On 21 August 1989, the Synod of the Armenian Catholic Church elected him as the Archbishop of Aleppo, a decision that received the confirmation of Pope John Paul II on the same day. He was consecrated as a bishop on 4 February 1990 by Patriarch Hovhannes Bedros XVIII Kasparian, assisted by Bishops André Bedoglouyan and Vartan Achkarian.

In addition to his duties in Aleppo, Marayati was appointed the Apostolic Administrator sede vacante of the Armenian Catholic Eparchy of Qamishli on 10 April 1992, a position he held for several decades, until 20 August 2022.

During the Syrian civil war, Marayati remained in Aleppo, providing pastoral care and humanitarian leadership to the Christian community. He frequently participated in international dialogues regarding the plight of Eastern Christians and met with high-ranking church leaders. In January 2003, Marayati served as a member of the Catholic delegation for the preparatory committee meeting of the International Joint Commission for Theological Dialogue Between the Catholic Church and the Oriental Orthodox Churches held in Rome, and in 2011, he was appointed a member of the Pontifical Council for Interreligious Dialogue.
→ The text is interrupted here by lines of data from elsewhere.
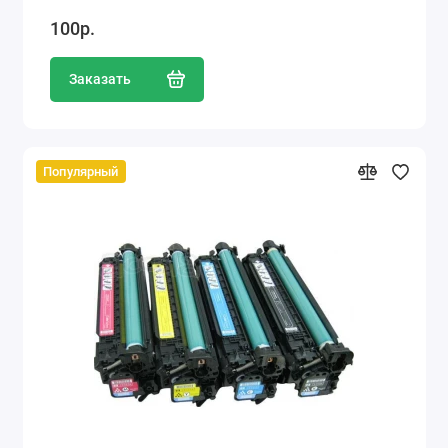
100р.
Заказать
Популярный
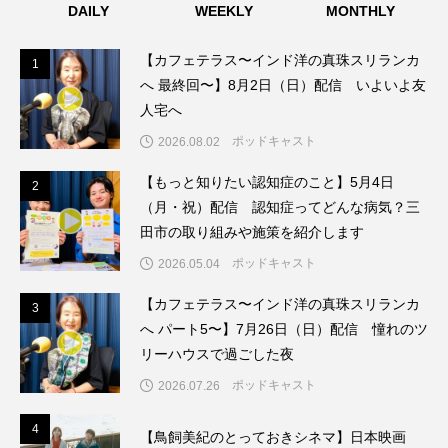
DAILY
WEEKLY
MONTHLY
ちめいど雄介のお砂糖ミルクはどうされますか
つつじが丘小学校
つながりCafe‐Nanana no Moe
【カフェテラス〜インド洋の真珠スリランカ
1
1
へ 最終回〜】8月2日（日）配信 いよいよ友
つなごーごー
てっぺんの向こうにあなたがいる
人宅へ
ポッドキャスト
2026.08.02
とくとくトーク
とっておきシネマ
【もっと知りたい認知症のこと】5月4日
2
2
なきごえバス
にげてさがして
のん
（月・祝）配信 認知症ってどんな病気？三
田市の取り組みや施策を紹介します
はたらくおやさい バナナもいるよ！
ばらぐみ
ポッドキャスト
2026.05.04
ぱかっ
ひとつの机、ふたつの制服
【カフェテラス〜インド洋の真珠スリランカ
3
3
へ パート5〜】7月26日（日）配信 憧れのツ
ひろかわさえこ
ぴぽん
ふくし情報
リーハウスで過ごした夜
ポッドキャスト
2026.07.26
ふじ幼稚園
ふたりの魔女
ふつうの子ども
4
4
【鳥飼美紀のとっておきシネマ】日本映画
ぶらりまち歩き
まこみちの爆笑肉トーク！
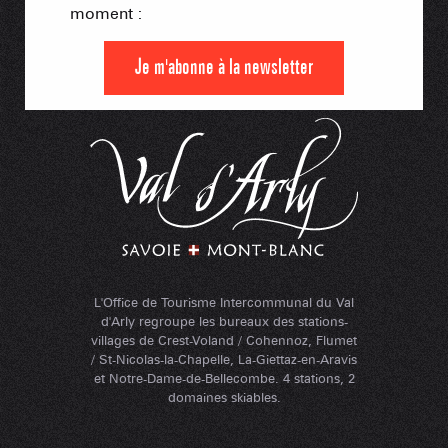
moment :
Je m'abonne à la newsletter
L'Office de Tourisme Intercommunal du Val
d'Arly regroupe les bureaux des stations-
villages de Crest-Voland / Cohennoz, Flumet
/ St-Nicolas-la-Chapelle, La-Giettaz-en-Aravis
et Notre-Dame-de-Bellecombe. 4 stations, 2
domaines skiables.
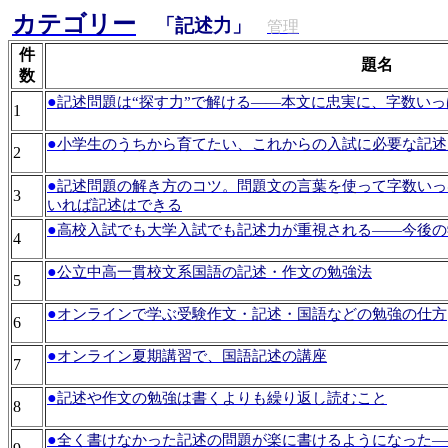
カテゴリー
「記述力」
管理
件
題名
数
●
記述問題は“探す力”で解ける――本文に忠実に、字数い
1
●
小学生のうちから育てたい、これからの入試に必要な記述
2
●
記述問題の解き方のコツ。問題文の言葉を使って字数いっ
3
いれば記述はできる
●
高校入試でも大学入試でも記述力が重視される――今後の
4
●
公立中高一貫校文系国語の記述・作文の勉強法
5
●
オンラインで学ぶ受験作文・記述・国語などの勉強の仕方
6
●
オンライン夏期講習で、国語記述の講座
7
●
記述や作文の勉強は書くよりも繰り返し読むこと
8
●
全く書けなかった記述の問題が楽に書けるようになった―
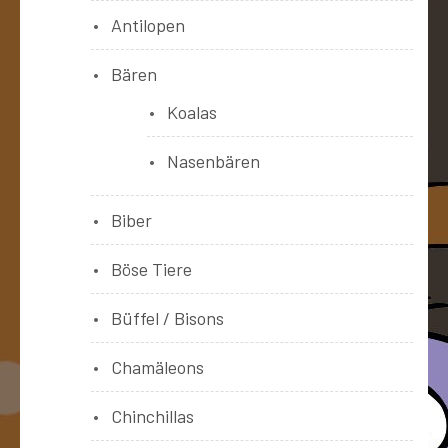
Antilopen
Bären
Koalas
Nasenbären
Biber
Böse Tiere
Büffel / Bisons
Chamäleons
Chinchillas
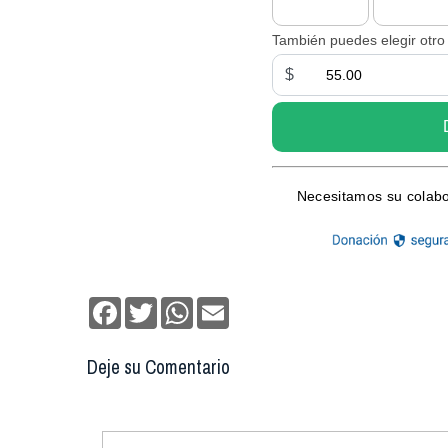
Facebook
Twitter
WhatsApp
Email
Deje su Comentario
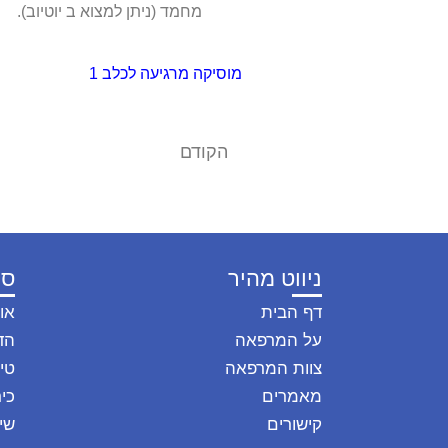
מחמד (ניתן למצוא ב יוטיוב).
מוסיקה מרגיעה לכלב
1
הקודם
האם לכלב שלי יש כאבים ? האם החתול שלי סובל 
ניווט מהיר
סו
דף הבית
או
על המרפאה
הד
צוות המרפאה
טיפ
מאמרים
כיר
קישורים
שי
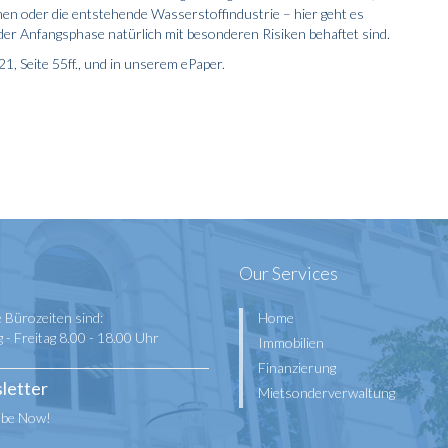
nen oder die entstehende Wasserstoff­industrie – hier geht es
der Anfangsphase natürlich mit besonderen Risiken behaftet sind.
1, Seite 55ff., und in unserem
ePaper
.
Our Services
 Bürozeiten sind:
Home
- Freitag 8.00 - 18.00 Uhr
Immobilien
Finanzierung
letter
Mietsonderverwaltung
ibe Now!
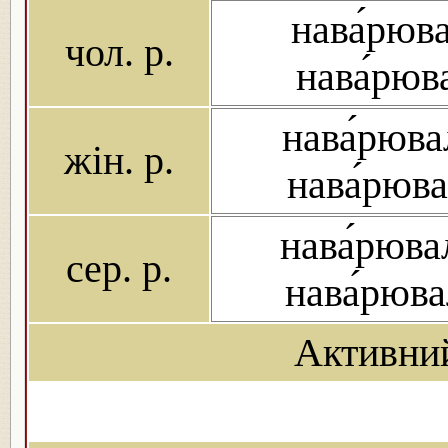
нава́рюва
чол. р.
нава́рюв
нава́рюва
жін. р.
нава́рюв
нава́рюва
сер. р.
нава́рюв
Активни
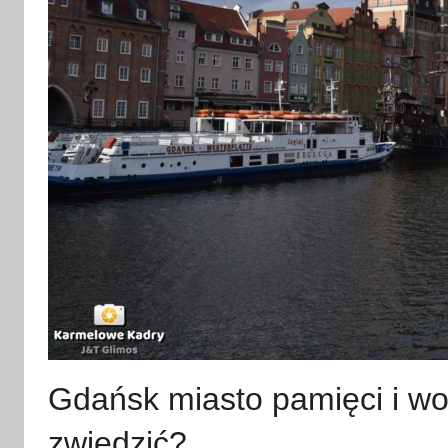
Gdańsk miasto pamięci i wol
zwiedzić?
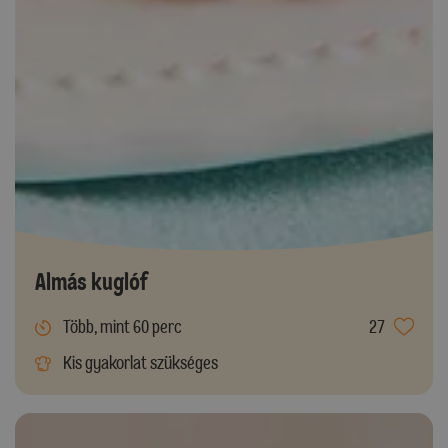
Almás kuglóf
Több, mint 60 perc
27
Kis gyakorlat szükséges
On 26 May 2021, following the death of Patriarch Krikor Bedros XX Ghabroyan, Marayati was appointed Patriarchal Administrator of the Armenian Catholic Church as the senior bishop by ordination. His primary responsibility was to oversee the administrative transition and convene the Synod of Bishops to elect a successor. In September 2021, he participated in the Elective Synod of the Armenian Catholic Church convened by Pope Francis at the Pontifical Armenian College in Rome. He was part of the body of bishops that elected Raphaël Bedros XXI Minassian as the new Patriarch of Cilicia and served in position of the Patriarchal Administrator until 24 October 2021.